▶ **Data records**:
···

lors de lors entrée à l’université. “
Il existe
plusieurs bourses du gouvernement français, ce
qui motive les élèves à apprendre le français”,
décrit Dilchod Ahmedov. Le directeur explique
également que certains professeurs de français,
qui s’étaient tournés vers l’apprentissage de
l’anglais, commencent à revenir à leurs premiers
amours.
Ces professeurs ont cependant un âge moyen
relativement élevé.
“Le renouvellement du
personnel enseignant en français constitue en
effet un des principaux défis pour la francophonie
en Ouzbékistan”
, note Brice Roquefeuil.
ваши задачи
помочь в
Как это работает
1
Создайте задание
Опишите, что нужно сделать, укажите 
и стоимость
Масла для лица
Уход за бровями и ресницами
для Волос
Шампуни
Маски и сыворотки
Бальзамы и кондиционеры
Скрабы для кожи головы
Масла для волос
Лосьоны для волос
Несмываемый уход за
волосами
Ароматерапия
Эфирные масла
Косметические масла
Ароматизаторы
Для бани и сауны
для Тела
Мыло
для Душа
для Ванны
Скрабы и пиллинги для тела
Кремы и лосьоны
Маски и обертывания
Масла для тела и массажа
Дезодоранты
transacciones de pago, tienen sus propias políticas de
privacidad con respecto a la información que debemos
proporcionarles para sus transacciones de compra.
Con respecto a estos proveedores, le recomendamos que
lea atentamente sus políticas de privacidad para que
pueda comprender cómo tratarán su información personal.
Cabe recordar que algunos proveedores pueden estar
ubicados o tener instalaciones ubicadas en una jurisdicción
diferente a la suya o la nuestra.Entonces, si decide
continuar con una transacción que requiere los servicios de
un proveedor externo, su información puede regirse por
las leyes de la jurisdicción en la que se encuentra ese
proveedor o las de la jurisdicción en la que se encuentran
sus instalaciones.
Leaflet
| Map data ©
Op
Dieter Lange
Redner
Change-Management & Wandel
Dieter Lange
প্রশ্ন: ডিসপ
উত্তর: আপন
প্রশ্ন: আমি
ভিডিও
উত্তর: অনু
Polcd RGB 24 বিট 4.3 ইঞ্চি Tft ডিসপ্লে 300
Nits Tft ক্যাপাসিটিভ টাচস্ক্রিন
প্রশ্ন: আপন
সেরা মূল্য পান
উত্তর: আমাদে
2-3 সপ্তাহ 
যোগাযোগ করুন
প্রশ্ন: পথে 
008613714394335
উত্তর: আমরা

···

▶ **WHAT YOU SHOULD DO**:
Output each entry once again, exactly as shown above.

▶ **TASK ANSWER**:
lors de lors entrée à l’université. “
Il existe
plusieurs bourses du gouvernement français, ce
qui motive les élèves à apprendre le français”,
décrit Dilchod Ahmedov. Le directeur explique
également que certains professeurs de français,
qui s’étaient tournés vers l’apprentissage de
l’anglais, commencent à revenir à leurs premiers
amours.
Ces professeurs ont cependant un âge moyen
relativement élevé.
“Le renouvellement du
personnel enseignant en français constitue en
effet un des principaux défis pour la francophonie
en Ouzbékistan”
, note Brice Roquefeuil.
ваши задачи
помочь в
Как это работает
1
Создайте задание
Опишите, что нужно сделать, укажите 
и стоимость
Масла для лица
Уход за бровями и ресницами
для Волос
Шампуни
Маски и сыворотки
Бальзамы и кондиционеры
Скрабы для кожи головы
Масла для волос
Лосьоны для волос
Несмываемый уход за
волосами
Ароматерапия
Эфирные масла
Косметические масла
Ароматизаторы
Для бани и сауны
для Тела
Мыло
для Душа
для Ванны
Скрабы и пиллинги для тела
Кремы и лосьоны
Маски и обертывания
Масла для тела и массажа
Дезодоранты
transacciones de pago, tienen sus propias políticas de
privacidad con respecto a la información que debemos
proporcionarles para sus transacciones de compra.
Con respecto a estos proveedores, le recomendamos que
lea atentamente sus políticas de privacidad para que
pueda comprender cómo tratarán su información personal.
Cabe recordar que algunos proveedores pueden estar
ubicados o tener instalaciones ubicadas en una jurisdicción
diferente a la suya o la nuestra.Entonces, si decide
continuar con una transacción que requiere los servicios de
un proveedor externo, su información puede regirse por
las leyes de la jurisdicción en la que se encuentra ese
proveedor o las de la jurisdicción en la que se encuentran
sus instalaciones.
Leaflet
| Map data ©
Op
Dieter Lange
Redner
Change-Management & Wandel
Dieter Lange
প্রশ্ন: ডিসপ
উত্তর: আপন
প্রশ্ন: আমি
ভিডিও
উত্তর: অনু
Polcd RGB 24 বিট 4.3 ইঞ্চি Tft ডিসপ্লে 300
Nits Tft ক্যাপাসিটিভ টাচস্ক্রিন
প্রশ্ন: আপন
সেরা মূল্য পান
উত্তর: আমাদে
2-3 সপ্তাহ 
যোগাযোগ করুন
প্রশ্ন: পথে 
008613714394335
উত্তর: আমরা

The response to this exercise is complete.